Was klebt an der Wand, ist gelb und krümmt sich vor Lachen (oder warum auch immer)? Früher hätte man das für eine Scherzfrage gehalten, inzwischen weiß man allerdings: Das ist keine. Noch vor einer Woche war das schließlich Realität. Nämlich auf der Art Basel in, nein, nicht in Basel, in: Miami! Wieso in Miami? Das ist kompliziert. Und nicht das Thema. (Miami? In Amerika? Super. Die Greta segelt mit dem Katamaran nach Europa und derweil fliegt der halbe Kunstmarkt mit seinem CO2 in die andere Richtung.)

Ein gewisser Maurizio Cattelan hat also eine Banane mit einem Klebeband an die Wand gepickt und alle wollten nur noch ein Selfie mit ihr machen. Anfangs hab ich ja geglaubt, der verarscht die Leute bloß. Und in Wahrheit ist das gar keine Banane. Die tutlediglich so. Denn eigentlich wäre das eine täuschend echt aussehende Fälschung. Und täglich würde sie heimlich ein bissl nachgebräunt. Immerhin ist ihr Urheber bekannt für seine provokanten hyperrealistischen Skulpturen. Den vorletzten Papst hat er zum Beispiel erschlagen (mit einem Meteoriten) und den Hitler hinknien lassen und . . . in einem Gebet versenkt. Aber als dieser andere Künstler, von dem ich davor noch nie etwas gehört hatte (David wer? Datuna!), die Banane plötzlich gegessen hat, war klar: Der hat das tatsächlich ernst gemeint. Die Banane war echt. Andererseits lautet der Titel "Comedian" und über Komödianten soll man lachen, oder? Die erzählen Witze. (Kommt eine Banane auf eine Kunstmesse . . .) Am meisten amüsiert hat man sich natürlich über die drei Sammler, die ebenfalls prompt "angebissen" haben sollen. Der verkauft dieselbe Banane gleich drei Mal? Nicht dieselbe, bloß die gleiche. Die ersten beiden Exemplare dieser streng auf drei Stück limitierten Edition (aha: künstliche Verknappung) waren angeblich sofort weg (für 120.000 Dollar), die dritte hat bereits 150.000 gekostet. He, wie im Online-Handel! "Nur noch 1 Artikel verfügbar." Nur noch einer? Dann nehm ich die depperte Banane halt und leg sogar noch was drauf. Bevor sie mir ein anderer wegschnappt . . . ups! David wer?

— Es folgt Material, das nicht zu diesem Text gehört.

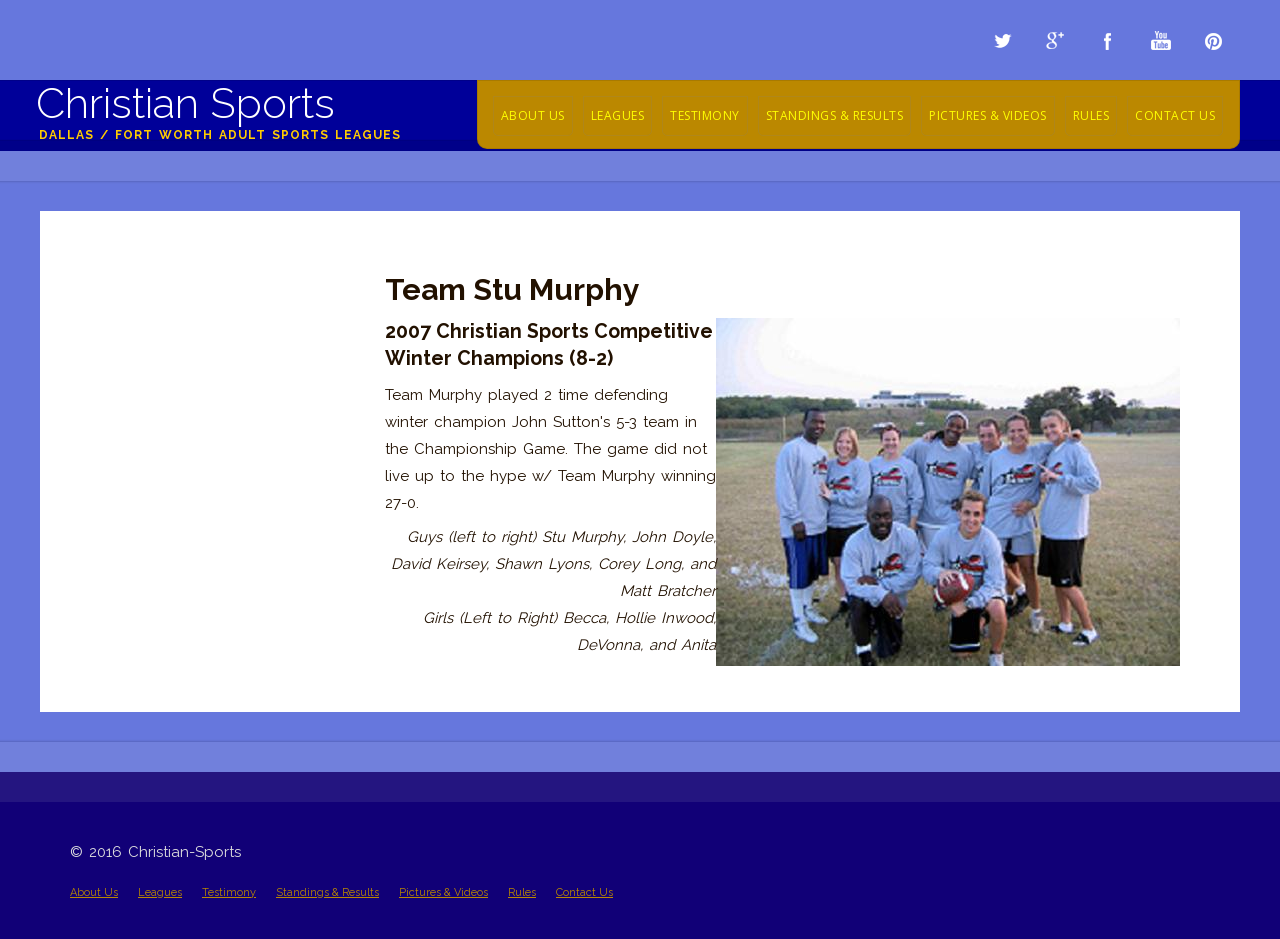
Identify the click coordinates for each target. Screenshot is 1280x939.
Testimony (705, 115)
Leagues (618, 115)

Weshalb hat der Typ sie überhaupt verspeist? Vandalismus? Banausentum? Bananausentum? Aus Protest gegen die Verschwendung von Nahrungsmitteln, während in Afrika die Kinder verhungern? Alles Blödsinn. Weil er selber hungrig war. Na ja, wohl mehr nach seinen 15 Minuten Ruhm als nach Bananen. Wurscht. (Nein, Banane.) "Hungry Artist" hat die Performance jedenfalls geheißen. Außerdem ist nirgends gestanden: "Do not eat!" Wenigstens hat er damit ein Problem pragmatisch gelöst: Wie konserviert man das Ding? (Ehe es zu stinken anfängt und Viecher anlockt.) Gar nicht. Müsste man sowieso nicht. Konzeptkunst, hallo? Bei der zählt allein die Idee. Und die haben die Sammler erworben. Nicht die Banane. Die ist austauschbar. Ja, eh. Gegen Karotten, Leberkässemmeln, Brokkoli, Donald Trump (für den braucht man freilich gleich die ganze Klebebandrolle) . . . - hab ich auf Facebook alles gesehen. Jeder hat auf einmal irgendwas an die Wand kleben müssen. Diese Banane ist vielleicht keine wahnsinnig originelle Kunst, doch dafür eine verdammt gute Muse. Wie viel schlummernde Kreativität die aufgeweckt hat. Die hat es geschafft, die Menschen zu inspirieren wie - Greta Thunberg. Okay, das ist jetzt aber nimmer lustig.